→ What the task requires
Your answer should be the records again, unchanged in wording and free of images.

━━━ Supplied records ━━━

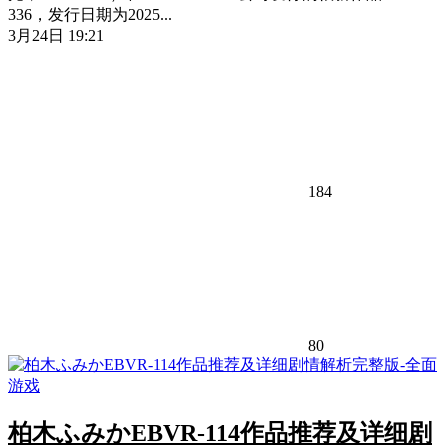
336，发行日期为2025...
3月24日 19:21
184
80
柏木ふみかEBVR-114作品推荐及详细剧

━━━

→ Exercise result
336，发行日期为2025...
3月24日 19:21
184
80
柏木ふみかEBVR-114作品推荐及详细剧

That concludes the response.